▸ Task to complete
Would you return exactly the lines below from the line with "ly available in" through the line with "dentistry. This honor", both included, and nothing else, leaving out the pictures?

▸ Data to examine
————————

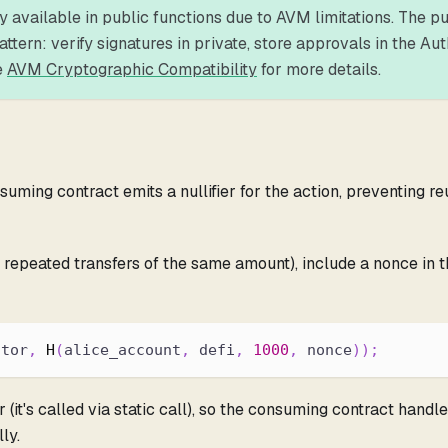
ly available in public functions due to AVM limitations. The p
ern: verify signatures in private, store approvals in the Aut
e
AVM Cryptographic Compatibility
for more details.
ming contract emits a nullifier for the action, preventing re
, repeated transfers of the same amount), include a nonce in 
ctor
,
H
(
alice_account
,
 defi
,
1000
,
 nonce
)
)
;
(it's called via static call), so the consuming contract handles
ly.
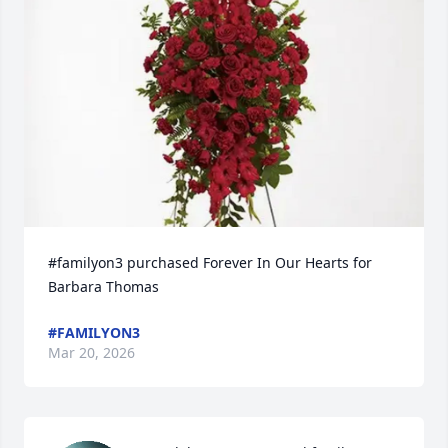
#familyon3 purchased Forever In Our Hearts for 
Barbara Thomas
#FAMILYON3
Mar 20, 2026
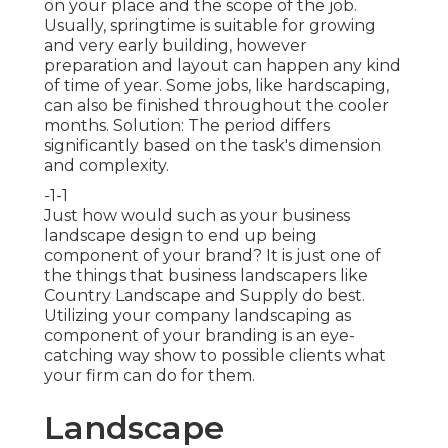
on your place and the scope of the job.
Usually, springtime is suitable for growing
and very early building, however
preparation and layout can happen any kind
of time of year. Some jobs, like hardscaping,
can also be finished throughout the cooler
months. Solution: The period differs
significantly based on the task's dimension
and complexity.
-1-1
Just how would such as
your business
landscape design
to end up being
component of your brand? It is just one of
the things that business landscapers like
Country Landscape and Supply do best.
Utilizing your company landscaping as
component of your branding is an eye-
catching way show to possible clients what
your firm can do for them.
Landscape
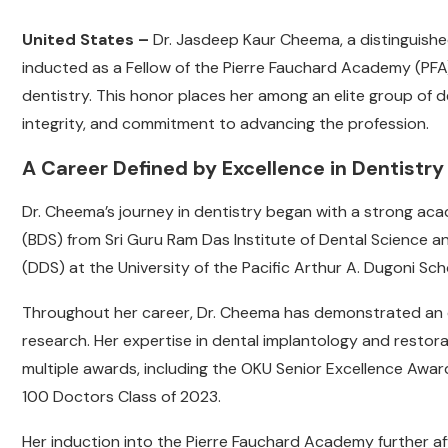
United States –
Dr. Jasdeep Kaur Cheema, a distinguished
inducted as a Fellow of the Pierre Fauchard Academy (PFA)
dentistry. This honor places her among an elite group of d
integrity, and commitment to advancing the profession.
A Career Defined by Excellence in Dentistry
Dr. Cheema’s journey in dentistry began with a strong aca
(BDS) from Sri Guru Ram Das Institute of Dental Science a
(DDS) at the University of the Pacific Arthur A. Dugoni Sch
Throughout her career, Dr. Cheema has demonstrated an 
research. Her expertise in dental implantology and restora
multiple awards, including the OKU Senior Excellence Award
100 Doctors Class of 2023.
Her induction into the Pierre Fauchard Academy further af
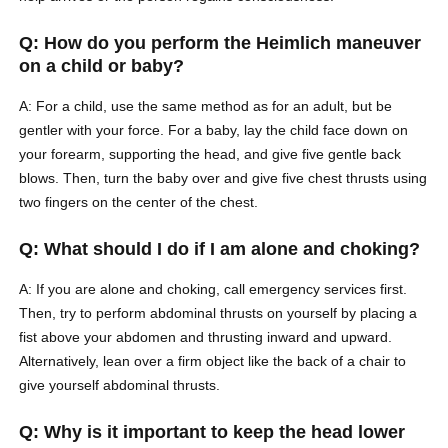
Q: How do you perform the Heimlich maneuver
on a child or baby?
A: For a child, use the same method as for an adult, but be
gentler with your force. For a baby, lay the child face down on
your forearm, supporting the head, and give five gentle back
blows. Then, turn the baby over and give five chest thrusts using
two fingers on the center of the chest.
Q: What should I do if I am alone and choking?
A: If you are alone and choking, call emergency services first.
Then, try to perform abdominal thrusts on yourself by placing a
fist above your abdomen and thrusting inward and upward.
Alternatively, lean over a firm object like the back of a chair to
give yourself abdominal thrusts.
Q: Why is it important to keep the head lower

————————

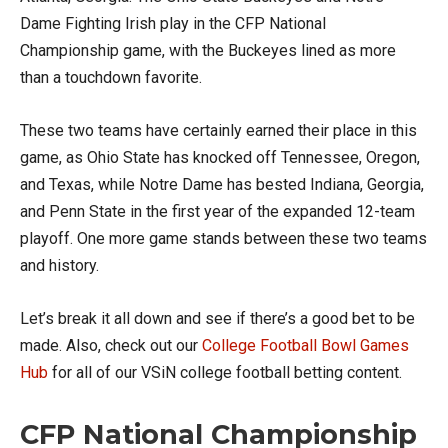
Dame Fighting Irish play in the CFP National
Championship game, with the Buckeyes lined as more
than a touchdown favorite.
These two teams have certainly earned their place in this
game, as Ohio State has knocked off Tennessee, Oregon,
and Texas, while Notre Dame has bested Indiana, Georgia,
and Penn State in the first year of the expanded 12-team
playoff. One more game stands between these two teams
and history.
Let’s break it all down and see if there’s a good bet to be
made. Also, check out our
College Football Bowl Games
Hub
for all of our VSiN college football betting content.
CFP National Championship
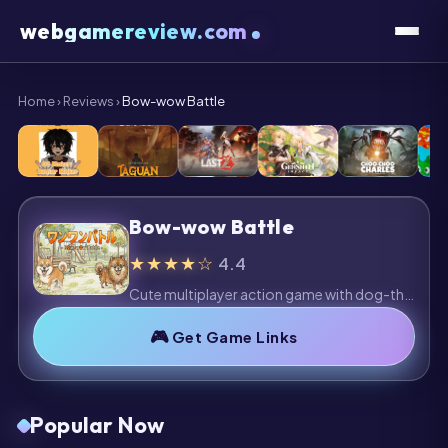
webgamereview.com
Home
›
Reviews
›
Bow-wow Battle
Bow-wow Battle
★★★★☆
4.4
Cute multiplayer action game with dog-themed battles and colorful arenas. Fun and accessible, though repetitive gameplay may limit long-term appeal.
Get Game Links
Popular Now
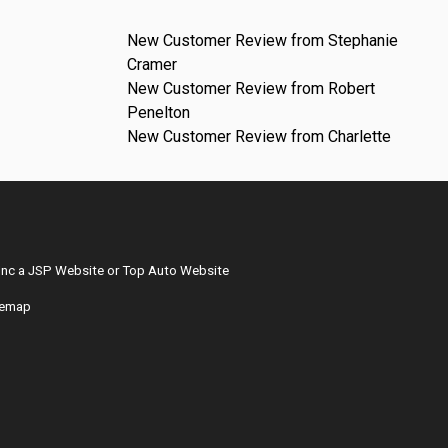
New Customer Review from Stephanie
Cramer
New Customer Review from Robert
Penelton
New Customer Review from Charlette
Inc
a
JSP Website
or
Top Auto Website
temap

————————

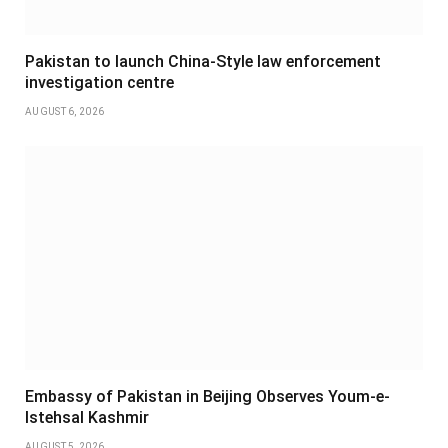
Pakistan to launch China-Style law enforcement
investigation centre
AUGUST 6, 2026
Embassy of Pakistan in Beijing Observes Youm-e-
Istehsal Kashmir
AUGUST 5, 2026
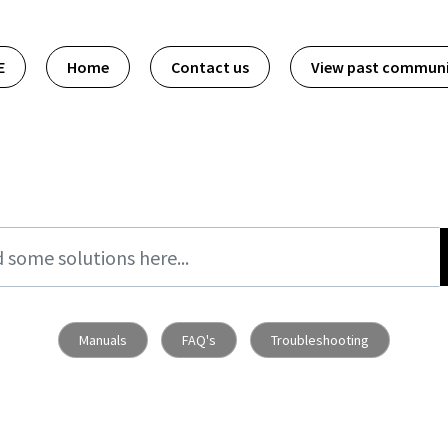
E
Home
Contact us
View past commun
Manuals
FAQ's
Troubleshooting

————————

▸ Result below
ly available in public functions due to AVM limitations. The p
ern: verify signatures in private, store approvals in the Aut
e
AVM Cryptographic Compatibility
for more details.
ming contract emits a nullifier for the action, preventing re
, repeated transfers of the same amount), include a nonce in 
ctor
,
H
(
alice_account
,
 defi
,
1000
,
 nonce
)
)
;
(it's called via static call), so the consuming contract handles
ly.
#familyon3 purchased Forever In Our Hearts for 
Barbara Thomas
#FAMILYON3
Mar 20, 2026
on your place and the scope of the job.
Usually, springtime is suitable for growing
and very early building, however
preparation and layout can happen any kind
of time of year. Some jobs, like hardscaping,
can also be finished throughout the cooler
months. Solution: The period differs
significantly based on the task's dimension
and complexity.
-1-1
Just how would such as
your business
landscape design
to end up being
component of your brand? It is just one of
the things that business landscapers like
Country Landscape and Supply do best.
Utilizing your company landscaping as
component of your branding is an eye-
catching way show to possible clients what
your firm can do for them.
Landscape
United States –
Dr. Jasdeep Kaur Cheema, a distinguished
inducted as a Fellow of the Pierre Fauchard Academy (PFA)
dentistry. This honor places her among an elite group of d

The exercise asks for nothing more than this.